WHO KNEW You Could Create Wildlife Havens and Save Money at the Same Time?
It’s that time of year when falling leaves provide landscaping companies the opportunity to “rake in” lots of extra cash by convincing clients that they need a “fall clean-up”. A full fall clean-up involves cutting your dead stalks to the nub and scouring your property clean of leaves, with nary a spot for an insect to call home. Too often, loud, heavily polluting leaf blowers are used week after week, adding insult to injury.
We now understand that a healthy garden, or ecosystem, is a messy one. Insects, birds and small mammals rely on leaf litter, seed heads and stalks for overwintering and for food. All that organic matter breaks down and enriches the soil, improving the health of your garden. If you remove everything, you remove the wildlife and deplete the soil. Soil rich in organic matter retains more water, something which is critical during times of drought, like the extreme one we are currently experiencing.
With overdevelopment of our green and open spaces, our gardens and yards have never been more important as wildlife havens. Places where insects, birds and other wildlife can go to forage, find shelter and survive the winter are few and far between.
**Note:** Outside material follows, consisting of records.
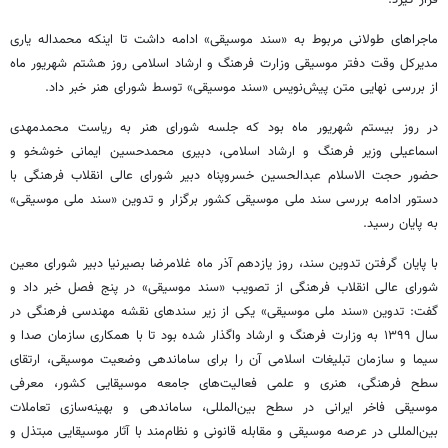
قرار گیرد.
ماجراهای طولانی مربوط به «سند موسیقی» ادامه داشت تا اینکه
محمداله
یاری
مدیرکل وقت دفتر موسیقی وزارت فرهنگ و ارشاد اسلامی روز هشتم شهریور ماه
از بررسی نهایی متن پیش‌نویس «سند موسیقی» توسط شورای هنر خبر داد.
در روز بیستم شهریور ماه بود که جلسه شورای هنر به ریاست محمدمهدی
اسماعیلی وزیر فرهنگ و ارشاد اسلامی، دبیری محمدحسین ایمانی خوشخو و
حضور حجت الاسلام عبدالحسین خسروپناه دبیر شورای عالی انقلاب فرهنگی با
دستور ادامه بررسی سند ملی موسیقی کشور برگزار و تدوین «سند ملی موسیقی»
به پایان رسید.
با پایان گرفتن تدوین سند، روز یازدهم آذر ماه غلامرضا
بصیرنیا
دبیر شورای معین
شورای عالی انقلاب فرهنگی از تصویب «سند موسیقی» در پنج فصل خبر داد و
گفت: تدوین «سند ملی موسیقی» یکی از زیر سندهای نقشه مهندسی فرهنگی در
سال ۱۳۹۹ به وزارت فرهنگ و ارشاد واگذار شده بود تا با همکاری سازمان صدا و
سیما و سازمان تبلیغات اسلامی آن را برای ساماندهی وضعیت موسیقی، ارتقای
سطح فرهنگی، هنری و علمی فعالیت‌های جامعه موسیقایی کشور، معرفی
موسیقی فاخر ایرانی در سطح بین‌المللی، ساماندهی و بهینه‌سازی تعاملات
بین‌المللی در عرصه موسیقی و مقابله قانونی و نظام‌مند با آثار موسیقایی مبتذل و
So, save yourself some money and forego the fall clean-up. Enjoy the birds that will visit your seed heads this winter and feel good about the bees that are using your dead flower stalks as a winter home. You might discover that you don’t even need to clean up those stalks in the spring; in my garden, the young shoots manage to find their way through, and the dead stalks disappear after a couple of weeks under a blanket of new growth.